_TASK DETAILS_
Copy out the entries exactly, and wherever a picture appears, leave it out.

_LISTED RECORDS_
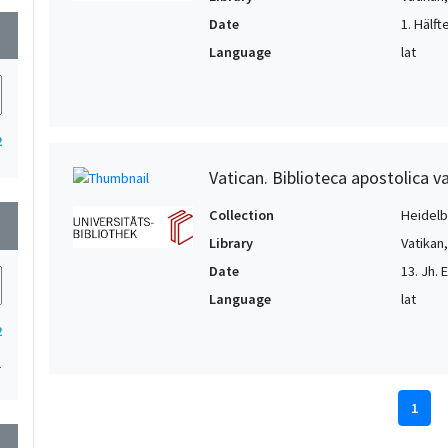
Date
1. Hälft
wn
Language
lat
2
Vatican. Biblioteca apostolica va
Collection
Heidelbe
wn
Library
Vatikan
Date
13. Jh. 
Language
lat
2
1
1
wn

_REPLY_
Date
1. Hälft
wn
Language
lat
2
Vatican. Biblioteca apostolica va
Collection
Heidelbe
wn
Library
Vatikan
Date
13. Jh. 
Language
lat
2
1
1
wn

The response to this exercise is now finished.